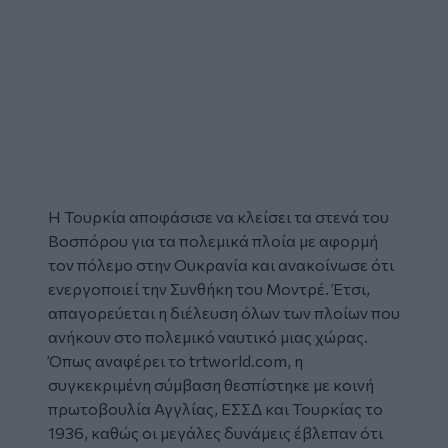
H Τουρκία αποφάσισε να κλείσει τα
στενά του
Βοσπόρου
για τα πολεμικά πλοία με αφορμή
τον πόλεμο στην Ουκρανία και ανακοίνωσε ότι
ενεργοποιεί την
Συνθήκη του Μοντρέ
. Έτσι,
απαγορεύεται η διέλευση όλων των πλοίων που
ανήκουν στο πολεμικό ναυτικό μιας χώρας.
Όπως αναφέρει το trtworld.com, η
συγκεκριμένη σύμβαση θεσπίστηκε με κοινή
πρωτοβουλία Αγγλίας, ΕΣΣΔ και Τουρκίας το
1936, καθώς οι μεγάλες δυνάμεις έβλεπαν ότι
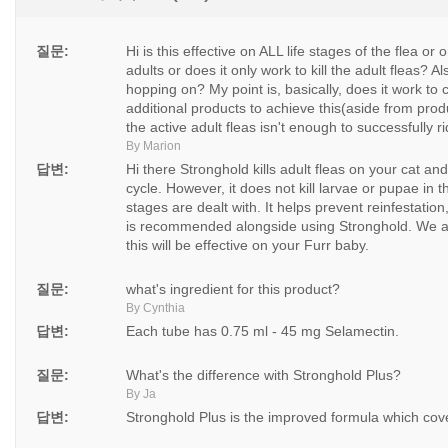
질문:
Hi is this effective on ALL life stages of the flea o
adults or does it only work to kill the adult fleas? 
hopping on? My point is, basically, does it work to c
additional products to achieve this(aside from prod
the active adult fleas isn't enough to successfully r
By Marion
답변:
Hi there Stronghold kills adult fleas on your cat an
cycle. However, it does not kill larvae or pupae in t
stages are dealt with. It helps prevent reinfestati
is recommended alongside using Stronghold. We al
this will be effective on your Furr baby.
질문:
what's ingredient for this product?
By Cynthia
답변:
Each tube has 0.75 ml - 45 mg Selamectin.
질문:
What's the difference with Stronghold Plus?
By Ja
답변:
Stronghold Plus is the improved formula which covers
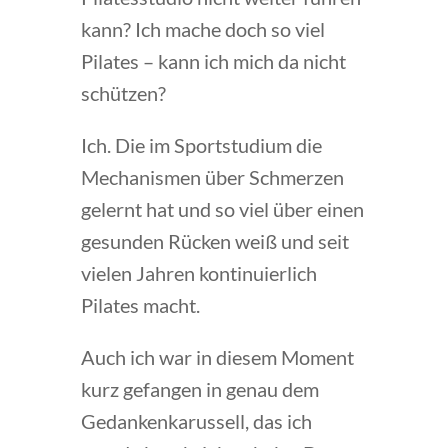
kann? Ich mache doch so viel
Pilates – kann ich mich da nicht
schützen?
Ich. Die im Sportstudium die
Mechanismen über Schmerzen
gelernt hat und so viel über einen
gesunden Rücken weiß und seit
vielen Jahren kontinuierlich
Pilates macht.
Auch ich war in diesem Moment
kurz gefangen in genau dem
Gedankenkarussell, das ich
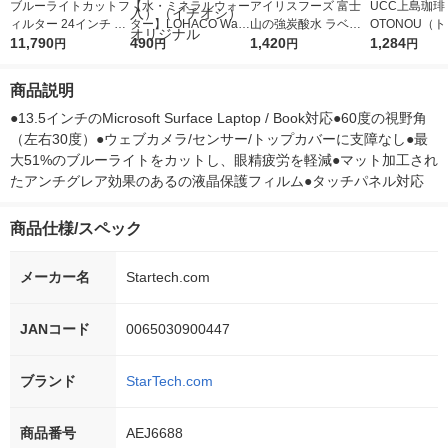
ブルーライトカットフ
【水・ミネラルウォー
アイリスフーズ 富士
UCC上島珈琲 
ィルター 24インチ P
ター】LOHACO Wate
山の強炭酸水 ラベル
OTONOU（
Cモニター対応 アスペ
11,790
r（ロハコウォータ
490
レス 500ml 1箱（24
1,420
ウ） by BLAC
1,284
円
円
円
円
クト比16:9 2469-ANT
ー）2L ラベルレス 1
本入）
00ml 1セッ
I-BLUE-LIGHT 1個
箱（5本入）（イチオ
商品説明
シ） オリジナル
●13.5インチのMicrosoft Surface Laptop / Book対応●60度の視野角
（左右30度）●ウェブカメラ/センサー/トップカバーに支障なし●最
大51%のブルーライトをカットし、眼精疲労を軽減●マット加工され
たアンチグレア効果のあるの液晶保護フィルム●タッチパネル対応
商品仕様/スペック
メーカー名
Startech.com
JANコード
0065030900447
ブランド
StarTech.com
商品番号
AEJ6688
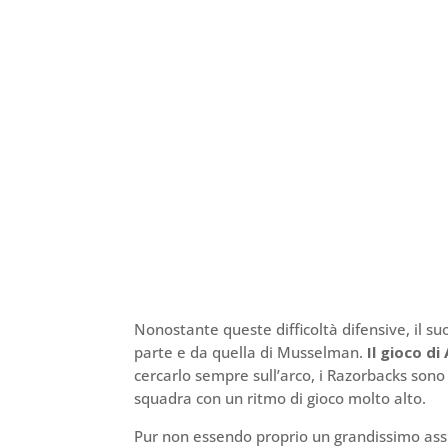
Nonostante queste difficoltà difensive, il su
parte e da quella di Musselman.
Il gioco di
cercarlo sempre sull’arco, i Razorbacks sono
squadra con un ritmo di gioco molto alto.
Pur non essendo proprio un grandissimo ass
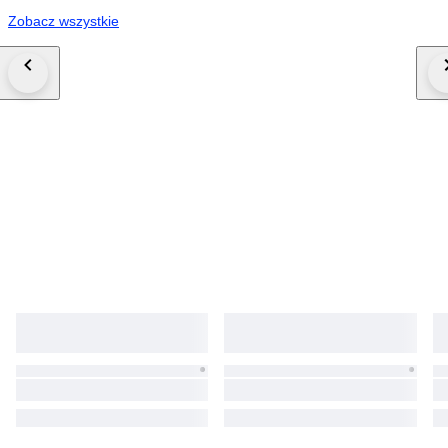
Zobacz wszystkie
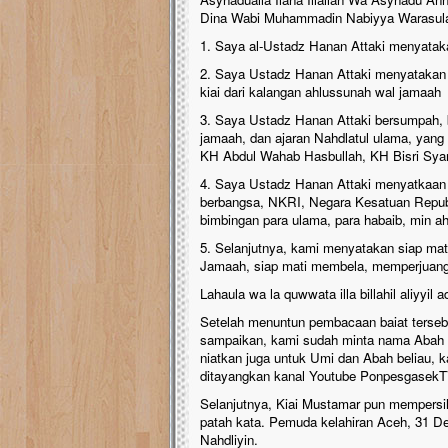
Dina Wabi Muhammadin Nabiyya Warasul
1. Saya al-Ustadz Hanan Attaki menyataka
2. Saya Ustadz Hanan Attaki menyatakan b
kiai dari kalangan ahlussunah wal jamaah
3. Saya Ustadz Hanan Attaki bersumpah, b
jamaah, dan ajaran Nahdlatul ulama, yang 
KH Abdul Wahab Hasbullah, KH Bisri Syansu
4. Saya Ustadz Hanan Attaki menyatkaan 
berbangsa, NKRI, Negara Kesatuan Repub
bimbingan para ulama, para habaib, min a
5. Selanjutnya, kami menyatakan siap ma
Jamaah, siap mati membela, memperjuangk
Lahaula wa la quwwata illa billahil aliyyil a
Setelah menuntun pembacaan baiat terseb
sampaikan, kami sudah minta nama Abah dan 
niatkan juga untuk Umi dan Abah beliau, k
ditayangkan kanal Youtube PonpesgasekTV
Selanjutnya, Kiai Mustamar pun mempers
patah kata. Pemuda kelahiran Aceh, 31 D
Nahdliyin.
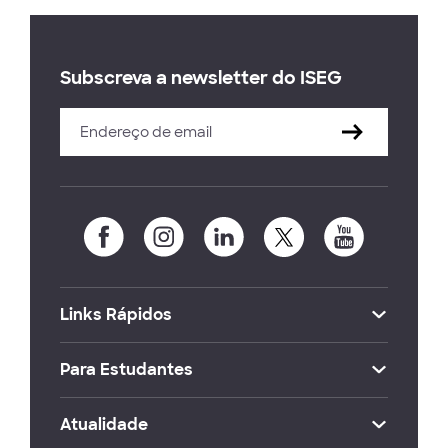
Subscreva a newsletter do ISEG
Links Rápidos
Para Estudantes
Atualidade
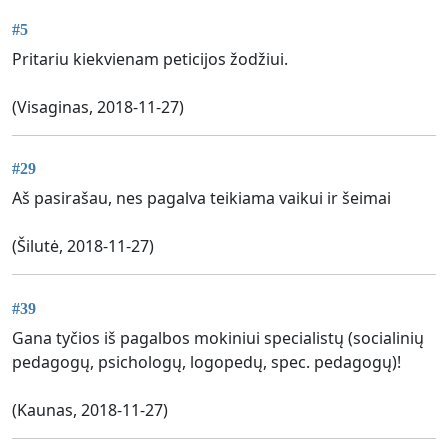
#5
Pritariu kiekvienam peticijos žodžiui.
(Visaginas, 2018-11-27)
#29
Aš pasirašau, nes pagalva teikiama vaikui ir šeimai
(Šilutė, 2018-11-27)
#39
Gana tyčios iš pagalbos mokiniui specialistų (socialinių
pedagogų, psichologų, logopedų, spec. pedagogų)!
(Kaunas, 2018-11-27)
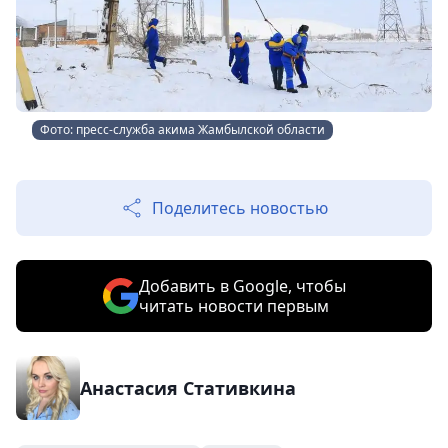
Фото: пресс-служба акима Жамбылской области
Поделитесь новостью
Добавить в Google, чтобы
читать новости первым
Анастасия Стативкина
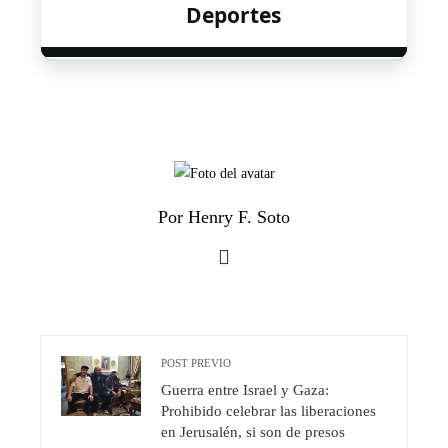
Deportes
Por Henry F. Soto
POST PREVIO
Guerra entre Israel y Gaza:
Prohibido celebrar las liberaciones
en Jerusalén, si son de presos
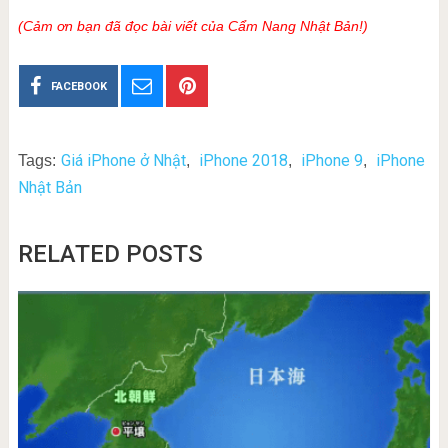
(Cảm ơn bạn đã đọc bài viết của Cẩm Nang Nhật Bản!)
FACEBOOK
Giá iPhone ở Nhật
iPhone 2018
iPhone 9
iPhone
Tags:
,
,
,
Nhật Bản
RELATED POSTS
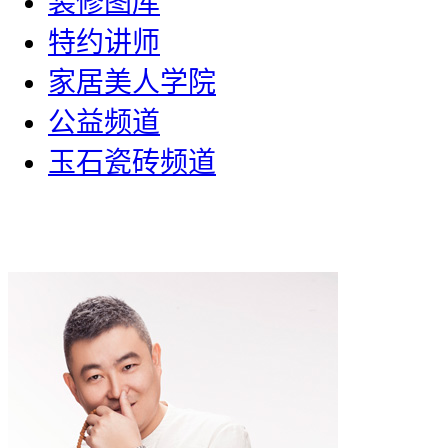
装修图库
特约讲师
家居美人学院
公益频道
玉石瓷砖频道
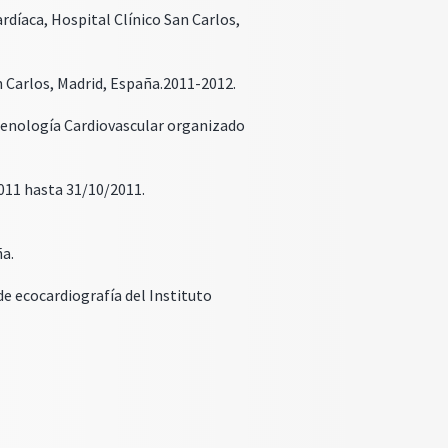
díaca, Hospital Clínico San Carlos,
n Carlos, Madrid, España.2011-2012.
genología Cardiovascular organizado
011 hasta 31/10/2011.
ña.
e ecocardiografía del Instituto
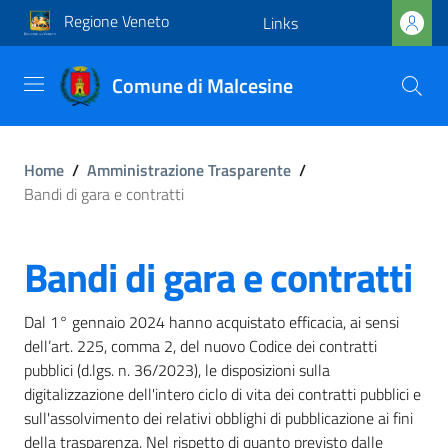
Regione Veneto
Links
Comune di Malcesine
Home
/
Amministrazione Trasparente
/
Bandi di gara e contratti
Bandi di gara e contratti
Dal 1° gennaio 2024 hanno acquistato efficacia, ai sensi
dell’art. 225, comma 2, del nuovo Codice dei contratti
pubblici (d.lgs. n. 36/2023), le disposizioni sulla
digitalizzazione dell'intero ciclo di vita dei contratti pubblici e
sull'assolvimento dei relativi obblighi di pubblicazione ai fini
della trasparenza. Nel rispetto di quanto previsto dalle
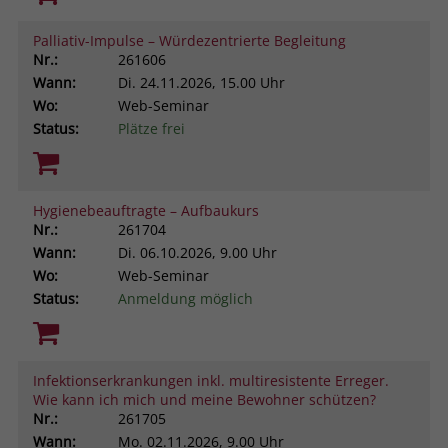
Palliativ-Impulse – Würdezentrierte Begleitung
Nr.:
261606
Wann:
Di.
24.11.2026, 15.00 Uhr
Wo:
Web-Seminar
Status:
Plätze frei
Hygienebeauftragte – Aufbaukurs
Nr.:
261704
Wann:
Di.
06.10.2026, 9.00 Uhr
Wo:
Web-Seminar
Status:
Anmeldung möglich
Infektionserkrankungen inkl. multiresistente Erreger.
Wie kann ich mich und meine Bewohner schützen?
Nr.:
261705
Wann:
Mo.
02.11.2026, 9.00 Uhr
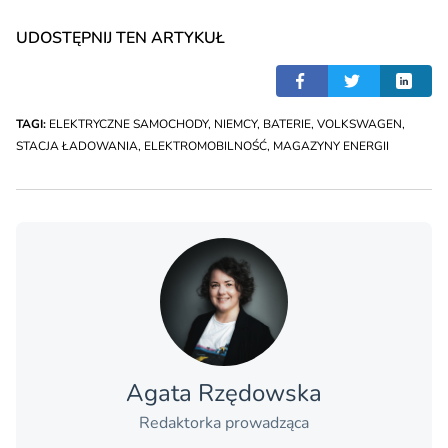
UDOSTĘPNIJ TEN ARTYKUŁ
TAGI:
ELEKTRYCZNE SAMOCHODY
,
NIEMCY
,
BATERIE
,
VOLKSWAGEN
,
STACJA ŁADOWANIA
,
ELEKTROMOBILNOŚĆ
,
MAGAZYNY ENERGII
Agata Rzędowska
Redaktorka prowadząca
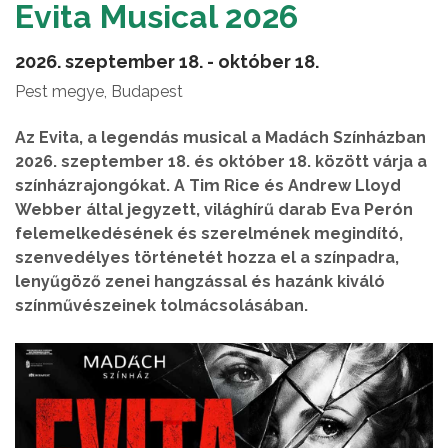
Evita Musical 2026
2026. szeptember 18. - október 18.
Pest megye, Budapest
Az Evita, a legendás musical a Madách Színházban
2026. szeptember 18. és október 18. között várja a
színházrajongókat. A Tim Rice és Andrew Lloyd
Webber által jegyzett, világhírű darab Eva Perón
felemelkedésének és szerelmének megindító,
szenvedélyes történetét hozza el a színpadra,
lenyűgöző zenei hangzással és hazánk kiváló
színművészeinek tolmácsolásában.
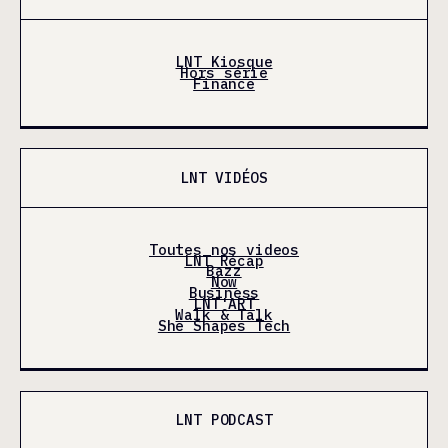
LNT Kiosque
Hors série
Finance
LNT VIDÉOS
Toutes nos videos
LNT Récap
Bazz
Now
Business
LNT'ART
Walk & Talk
She Shapes Tech
LNT PODCAST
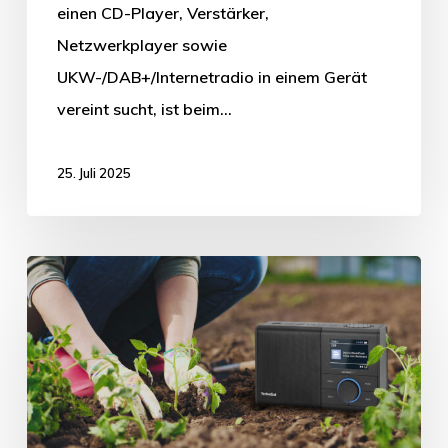
einen CD-Player, Verstärker,
Netzwerkplayer sowie
UKW-/DAB+/Internetradio in einem Gerät
vereint sucht, ist beim…
25. Juli 2025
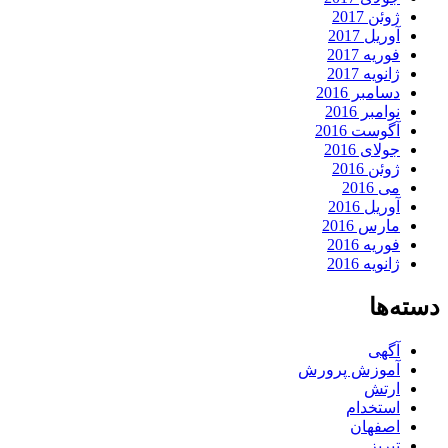
ژوئن 2017
آوریل 2017
فوریه 2017
ژانویه 2017
دسامبر 2016
نوامبر 2016
آگوست 2016
جولای 2016
ژوئن 2016
می 2016
آوریل 2016
مارس 2016
فوریه 2016
ژانویه 2016
دسته‌ها
آگهی
آموزش پرورش
ارتش
استخدام
اصفهان
تبریز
---+---
Task statement.
Using the material above, copy every line in which the string "does" occurs.

Written solution.
adults or does it only work to kill the adult fleas? 
hopping on? My point is, basically, does it work to c
cycle. However, it does not kill larvae or pupae in t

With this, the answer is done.